It seems to me that the stressed "o" of "Aosta" results from the stressed "u" of "Augusta", not from the diphthong "au".  
The case of Paulus > Paolo is different from this, isn't it?


----------



## A User

AVGVSTVS—Αὔγουστος—Α(ὔ)γο(υ)στος—Agosto(IT)/August(EN).
Non posso stabilire se la parola Aosta derivi da AV(GV)STA, da A(VG)VSTA, o da AV(G)VSTA.
Osta(Piemontese) può derivare da AV(GV)STA [Aurum—Oro(IT)/Gold(EN)].
Aoûta(Arpitano) è più probabile che derivi da AV(G)V(S)TA, o da A(VG)V(S)TA.
Aosta sembra un compromesso tra Aoûta e Osta.
Παῦλος—Πάουλ—Πάο(υ)λ—Paolo(IT).


----------



## A User

Consultando un ‘Vocabolario Universale Italiano’(1834) a pagina 541 ho potuto leggere una derivazione di parole: 
Pàguro, pàuro, pòrro simile a Pagolo, Pavolo e Paolo.
Una conferma: 
... bbrutta arpia tornerà da la bbùscia de San Pavolo doppo tanti mil ’ anni er Nocchilia .


----------



## A User




----------



## Sobakus

I don't believe there are any examples of /aw/ the diphthong > /ao/. What happened with _Paolo _is quite parallel to _Menelao _(except the latter is not inherited and so we can't talk of it having undergone phonetic developments at all). Namely, /paw.lus/ has been reinterpreted to contain the diminutive suffix /ulũ/, breaking up the syllable/dipthong /aw/: /pa.u.lũ/. The hiatus was in all probability regularly filled by /w/, and so the diminutive suffix developed regularly. Certain (Tuscan) dialects shifted the hiatus-filler to /g/ (this interchange is already visible in Late Latin, e.g. in _σαγμα_ /saɣ.ma/ > _sauma _/saw.ma/) and is otherwise common in Italy and the islands; others retained it as /v/; yet others dropped the hiatus filler altogether, presumably because they tolerated hiatus more, and this was selected as standard. Hence we get the three forms _Pagolo, Pavolo_ and _Paolo_.

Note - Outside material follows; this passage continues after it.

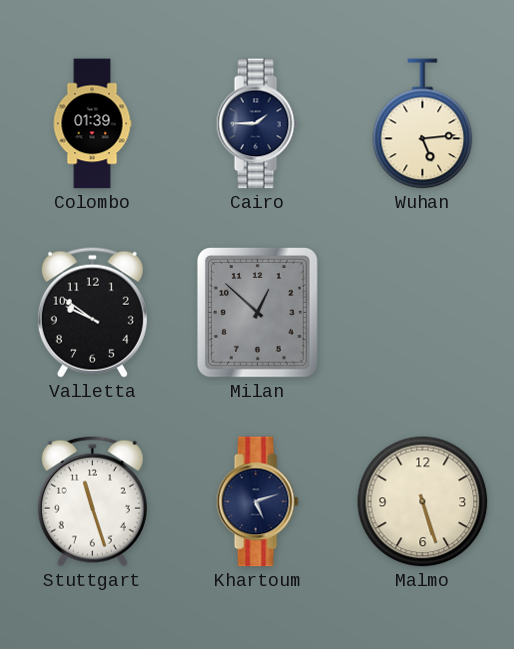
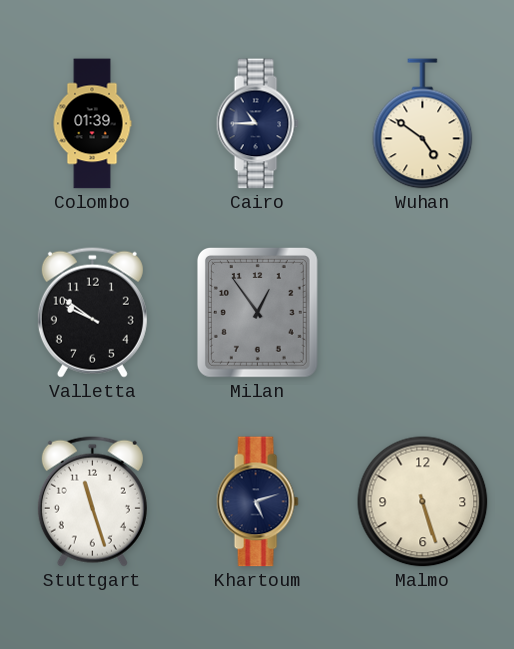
Cairo: 1:45 -> 10:45
Wuhan: 5:14 -> 4:51
Milan: 12:52 -> 12:54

I'm not aware of any "Byzantine" form with /i/ or /e/, and it's not necessary. The /e/ in Slavic is an intra-Slavic development from an epenthetic vowel ь = ĭ (Pavьlъ, Pavĭlŭ). Slavic didn't tolerate closed syllables back then, including left-headed diphthongs (aw).

The Latin form in -au- coexisted with _Pōllus_, originally dialectal but very common in the city of Rome by the Late Republic. It doesn't seem to have survived into Romance, likely due to eventual homophony with the outcome of _pullus_.


----------



## berndf

Sobakus said:


> I don't believe there are any examples of /aw/ the diphthong > /ao/.


So, you assume _Paulus_ was /pawlʊs/ rather than /paʊlʊs/. Could you explain why?


----------



## Sobakus

berndf said:


> So, you assume _Paulus_ was /pawlʊs/ rather than /paʊlʊs/. Could you explain why?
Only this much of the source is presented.